While we’re talking about the Washington Post, it recently reported that DC’s mayor may be “losing control of the city”

Now when we talk about cities we’re not talking about nations. Even though I compare the experience of the first black president to the experience of first-time black mayors, the state isn’t a city. Cities can’t mint their own money. Cities can’t declare war. Cities can’t enforce borders. 

In part because of these limits we often look to mayors to be far more of a manager than a political actor.

But what are they asked to manage?

I’d argue that one of the things mayors are asked to manage progressive expectations. In DC’s case the left-leaning city council, who have far more control over the city’s budget than they do in a city like Baltimore, are making demands upon the city that go against the will of the mayor. 

From the article you’d think the city’s spending money hand over fist in order to support every cause from Palestine to Black Lives Matter. Reading the fine print though suggests something different. It suggests more of a pushback against the DC status quo than anything else.  

What drives this pushback? I remember the first time I walked in Adams Morgan. Makani Themba, Founder and then head of The Praxis Project gave me a tour of the neighborhood.

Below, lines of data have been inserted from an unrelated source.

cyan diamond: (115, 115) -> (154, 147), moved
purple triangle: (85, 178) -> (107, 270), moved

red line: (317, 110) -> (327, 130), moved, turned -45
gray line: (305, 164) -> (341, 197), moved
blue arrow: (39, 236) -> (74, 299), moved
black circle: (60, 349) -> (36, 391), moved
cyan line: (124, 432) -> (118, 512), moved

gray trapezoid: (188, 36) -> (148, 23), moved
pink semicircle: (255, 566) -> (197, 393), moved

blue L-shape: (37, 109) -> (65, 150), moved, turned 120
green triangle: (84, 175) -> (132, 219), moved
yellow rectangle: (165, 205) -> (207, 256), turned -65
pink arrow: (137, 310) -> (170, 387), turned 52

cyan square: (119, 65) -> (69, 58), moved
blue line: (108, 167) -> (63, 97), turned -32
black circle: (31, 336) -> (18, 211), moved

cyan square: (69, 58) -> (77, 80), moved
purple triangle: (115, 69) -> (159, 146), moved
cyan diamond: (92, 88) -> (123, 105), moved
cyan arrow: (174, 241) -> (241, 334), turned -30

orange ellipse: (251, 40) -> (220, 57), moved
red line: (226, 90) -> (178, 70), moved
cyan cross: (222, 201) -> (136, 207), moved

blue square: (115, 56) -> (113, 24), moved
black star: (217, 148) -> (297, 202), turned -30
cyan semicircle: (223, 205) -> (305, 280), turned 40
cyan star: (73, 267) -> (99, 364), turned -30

She showed me a shell of a brownstone that was purchased for approximately $20,000 that was in the process of being sold for seven figures. 

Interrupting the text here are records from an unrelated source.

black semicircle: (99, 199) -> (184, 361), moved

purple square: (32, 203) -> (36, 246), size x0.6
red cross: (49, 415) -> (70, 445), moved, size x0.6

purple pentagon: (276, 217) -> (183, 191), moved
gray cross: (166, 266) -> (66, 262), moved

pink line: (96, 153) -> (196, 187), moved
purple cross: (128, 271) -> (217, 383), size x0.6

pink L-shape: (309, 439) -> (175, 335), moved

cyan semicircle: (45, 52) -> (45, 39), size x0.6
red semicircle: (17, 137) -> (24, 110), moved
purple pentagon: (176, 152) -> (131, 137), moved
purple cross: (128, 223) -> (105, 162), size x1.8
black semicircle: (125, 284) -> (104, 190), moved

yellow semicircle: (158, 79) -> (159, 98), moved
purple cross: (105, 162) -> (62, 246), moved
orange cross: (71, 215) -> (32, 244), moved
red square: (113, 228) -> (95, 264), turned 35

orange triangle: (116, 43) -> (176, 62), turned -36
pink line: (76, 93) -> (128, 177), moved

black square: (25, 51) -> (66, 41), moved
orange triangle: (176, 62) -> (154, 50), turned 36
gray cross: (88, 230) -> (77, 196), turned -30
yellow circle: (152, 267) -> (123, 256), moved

Where do those profits go? Where should they go?

Now I don’t know whether they should go to provide benefits for city workers…but in as much as there’s a long term trend to reduce benefits to public workers at the local, state, and federal level (under Clinton there were approximately 4.9 million federal workers, under Obama that number’s fallen by about 700,000; a similar trend )…this pushback is remarkable and welcome. 

Cathy Pugh just took the reigns of power here in Baltimore. Although there was a sense that she’d be better than Stephanie Rawlings-Blake at dealing with the needs of black working class citizens, it’s telling that one of the first acts she engaged in as mayor was to write a letter to Trump asking for support for the Port Covington project

If the election holds, and again it’s crazy that I even write this, the city will be the line in the sand. And we need to do the work required to make that position intensely political. Vehicles like The Washington Post and The Baltimore Sun will likely report these moves as signaling “a loss of control”. We’d do best to recognize these attempts for what they are.

…..

That’s it for now. If I’ve my calendar right next week is the last one of these for the year. Rather than pontificate on what we should do now, I think I’ll save that for the next one. 

Glad as hell I ended up moving my flight to Detroit to Tuesday. Otherwise I wouldn’t have been able to hang out until 5:30am listening to two of the best DJs in North America, on the heels of serving as the kitchen DJ at one of the best Xmas parties in Baltimore.

(i don’t put a hell of a lot of stock in hope. but i put a lot of stock in a banging party.)

My name is Lester Spence. You’re reading the Counterpublic Papers. Lighly edited. And every now and then worth reading. For the Xmas folk among you, don't drink the egg nogg.